An introduction to eventmachine, and how to avoid callback spaghetti

2010-10-01 15:30

An introduction to eventmachine, and how to avoid callback spaghetti

by Martyn Loughran

at 2010-10-01 07:30:48

original http://rubylearning.com/blog/2010/10/01/an-introduction-to-eventmachine-and-how-to-avoid-callback-spaghetti/

An introduction to eventmachine, and how to avoid callback spaghetti

This guest post is contributed by Martyn Loughran, who works at New Bamboo in London where he builds some very cool apps like Pusher. Pusher is a web service which finally makes web push easy using the brand new WebSocket protocol. When he’s not hacking away at the next great thing, he’s most likely to be found behind a cello; hacking in this context is less desirable. Alternatively find him on twitter as @mloughran where he tweets, reluctantly.

Martyn Loughran Evented programming has become cool lately, largely due to the very elegant node.js project. However, we’ve been evented in the Ruby world for many years thanks to eventmachine, which adds evented IO to Ruby. Writing evented code is often viewed as ‘hard’ or ‘back to front’, but it can actually be very elegant. You just need a few tricks up your sleeve.

One of the big challenges is understanding how to create clean abstractions. Since the structure of the code is so different to what you’re probably used to, you can quickly find yourself tied up in callback spaghetti. In this blog post I will explain some common patterns you can use while we combine the Twitter streaming API, Google’s language API, and a WebSocket server. No spaghetti is required, promise!

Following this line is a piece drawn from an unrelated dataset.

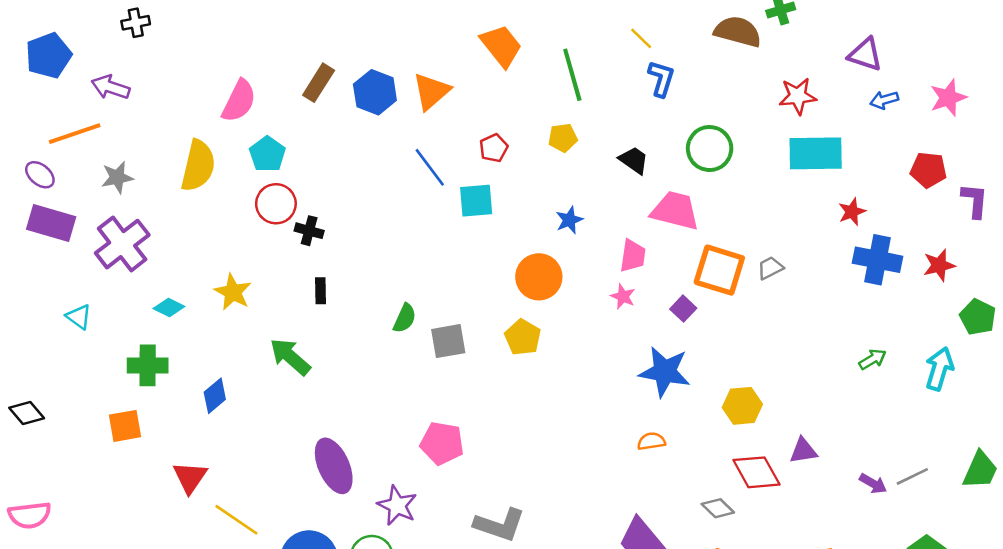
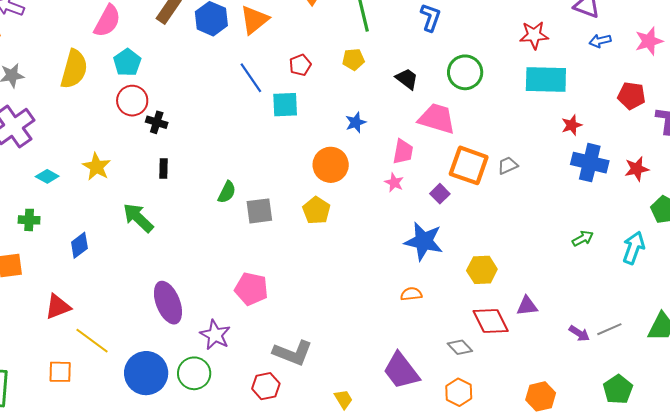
green cross: (148, 365) -> (29, 220), size x0.7
red triangle: (190, 477) -> (58, 307), turned 32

After getting started with eventmachine, we’ll discuss two common abstractions. Firstly deferrable objects which are like method calls which return asynchrnously. Secondly, how to abstract code that can trigger multiple events. Finally, we’ll add a WebSocket server into the same process to show off doing IO concurrently.

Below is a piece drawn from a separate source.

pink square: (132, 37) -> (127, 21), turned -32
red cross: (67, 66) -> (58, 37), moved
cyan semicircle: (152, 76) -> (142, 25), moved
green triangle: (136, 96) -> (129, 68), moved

Getting started with eventmachine

Let’s start by installing eventmachine and checking that the basics work:

gem install eventmachine

You can run this ruby test1.rb as you normally would, but you’ll need to kill it when you’ve had enough.

# test1.rb

require 'rubygems'
require 'eventmachine'

EventMachine.run {
  EventMachine.add_periodic_timer(1) {
    puts "Hello world"
  }
}

With a bit of luck you should get a cheery message every second.

So how does this work? After requiring eventmachine, we call EventMachine.run, passing a block. The best advice for now is to completely ignore this and just focus on what’s inside the block, eventmachine can’t work without it. (If you’re curious, read up on the reactor pattern.) Inside the EventMachine.run block we call add_periodic_timer, passing another block. This tells eventmachine to fire an event every 1s, at which point it should call the block. This is the first of many interesting blocks. It’s known a callback.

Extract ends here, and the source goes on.